Guillermo Pritz comenzó a contar la historia de Tom Grey.

—Tom Grey —dijo— ha sido el clown más extraordinario que yo he

conocido; he tenido siempre predilección por los payasos; el arte del clown es

único, excepcional. Tom Grey era un humorista nativo; no decía nunca

chistes, no inventaba ingeniosidades; todo lo que decía era vulgar, corriente;

su gracia, profunda, cautivadora, estaba en el tono con que decía las cosas

más triviales, en las inflexiones de la voz, en el gesto, en los silencios… Se

desprendía de toda su persona una honda simpatía. Y no ha habido, por otra

parte, hombre más desgraciado, más desastrado, más combatido por la

adversidad que Tom Grey. No le salía nada bien; todo eran en su vida

dificultades, obstáculos, inconvenientes. La fatalidad le perseguía.
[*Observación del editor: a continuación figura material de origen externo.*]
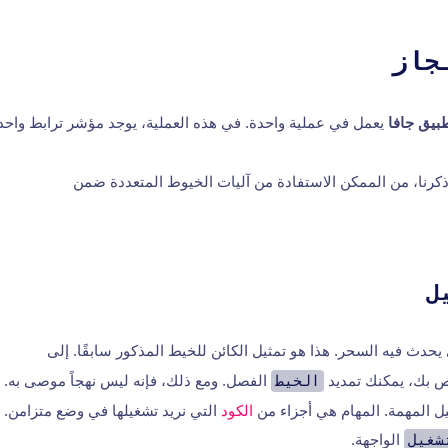
جاز
بيق جافا
يعمل في عملية واحدة. في هذه العملية، يوجد مؤشر ترابط واحد 
ذكرنا، من الممكن الاستفادة من آليات الخيوط المتعددة ضمن
ل
يحدث فيه السحر. هذا هو تمثيل الكائن للخيط المذكور سابقًا. إلى
ص بك، يمكنك تمديد
الخيط
الفصل. ومع ذلك، فإنه ليس نهجاً موصى به.
ل المهمة. المهام هي أجزاء من
الكود
التي نريد تشغيلها في وضع متزامن. يم
شغيل
الواجهة.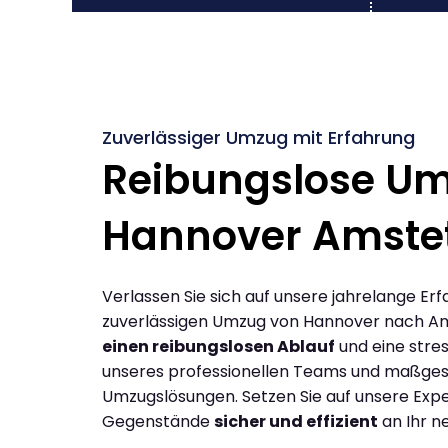
Zuverlässiger Umzug mit Erfahrung
Reibungslose U
Hannover Amste
Verlassen Sie sich auf unsere jahrelange Erf
zuverlässigen Umzug von Hannover nach Am
einen reibungslosen Ablauf
und eine stres
unseres professionellen Teams und maßges
Umzugslösungen. Setzen Sie auf unsere Expe
Gegenstände
sicher und effizient
an Ihr n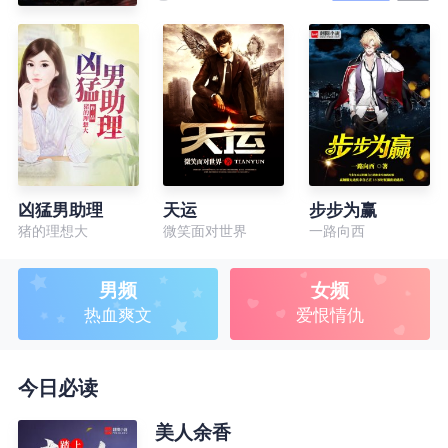
凶猛男助理
天运
步步为赢
猪的理想大
微笑面对世界
一路向西
男频
女频
热血爽文
爱恨情仇
今日必读
美人余香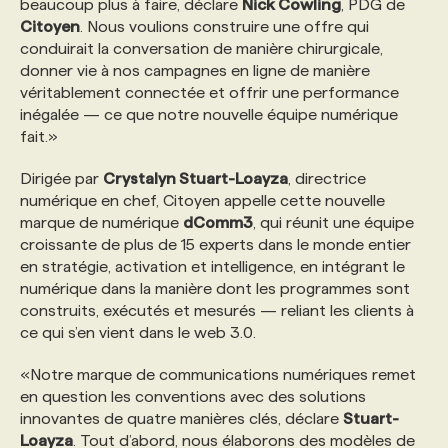
beaucoup plus à faire, déclare
Nick Cowling
, PDG de
Citoyen
. Nous voulions construire une offre qui
PROGRAMMES DE SUBVENTIONS
conduirait la conversation de manière chirurgicale,
donner vie à nos campagnes en ligne de manière
véritablement connectée et offrir une performance
FAQ
inégalée — ce que notre nouvelle équipe numérique
fait.»
ANNONCEZ AVEC NOUS
Dirigée par
Crystalyn Stuart-Loayza
, directrice
numérique en chef, Citoyen appelle cette nouvelle
marque de numérique
dComm3
, qui réunit une équipe
croissante de plus de 15 experts dans le monde entier
en stratégie, activation et intelligence, en intégrant le
numérique dans la manière dont les programmes sont
construits, exécutés et mesurés — reliant les clients à
ce qui s’en vient dans le web 3.0.
«Notre marque de communications numériques remet
en question les conventions avec des solutions
innovantes de quatre manières clés, déclare
Stuart-
Loayza
. Tout d’abord, nous élaborons des modèles de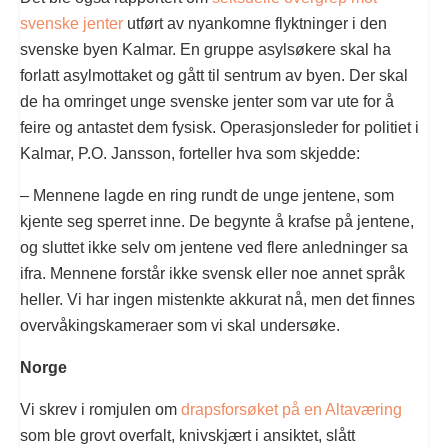
svenske jenter
utført av nyankomne flyktninger i den
svenske byen Kalmar. En gruppe asylsøkere skal ha
forlatt asylmottaket og gått til sentrum av byen. Der skal
de ha omringet unge svenske jenter som var ute for å
feire og antastet dem fysisk. Operasjonsleder for politiet i
Kalmar, P.O. Jansson, forteller hva som skjedde:
– Mennene lagde en ring rundt de unge jentene, som
kjente seg sperret inne. De begynte å krafse på jentene,
og sluttet ikke selv om jentene ved flere anledninger sa
ifra. Mennene forstår ikke svensk eller noe annet språk
heller. Vi har ingen mistenkte akkurat nå, men det finnes
overvåkingskameraer som vi skal undersøke.
Norge
Vi skrev i romjulen om
drapsforsøket på en Altaværing
som ble grovt overfalt, knivskjært i ansiktet, slått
Poco a

poco se había ido llenando de deudas; eran pequeñas deudas que ascendían ya

a una cantidad importante. Tom Grey en la pista, a la vista del público, lo

olvidaba todo. El público le adoraba. Y Tom Grey correspondía al favor del

público trabajando siempre, indefectiblemente, con ardor, con entusiasmo,

con verdadero fervor. «¡Si yo tuviera nada más que veinte mil duros!», solía

exclamar. «¿Para qué quiere usted los veinte mil duros?», le pregunté yo.

«¿Para qué quiero yo los veinte mil duros? —tornaba él a preguntar—. Para

librarme de las deudas, para trabajar en paz. Para tener seguro un pequeño

retiro a la vejez.» Dos, tres, cuatro veces Tom Grey había estado a punto de

ser rico. La Fortuna se dirigía hacia él; iba a poner la mano en su persona; ya

estaba cerca; esta vez sí que el gran artista iba a ser feliz… Y la Fortuna se

detenía a dos pasos de Tom Grey; no acababa de llegar hasta él. Una vez no le

tocó, por un número, el premio gordo de la Lotería; otra vez estuvo a punto de

heredar de un pariente lejano muerto en América. Nunca se lograban las

esperanzas del pobre Tom. La fatalidad le tenía echada doble llave. Sí, doble

llave. Y lo van ustedes a ver.

—¿Queréis más champán? —preguntó Mariano Valero—. Voy a mandar

que suban más; beberemos otra copa a la memoria de Tom Grey.

—Sí, bebamos a la memoria del clown más grande que yo he visto y del

hombre más desgraciado que he conocido —dijo Guillermo Pritz.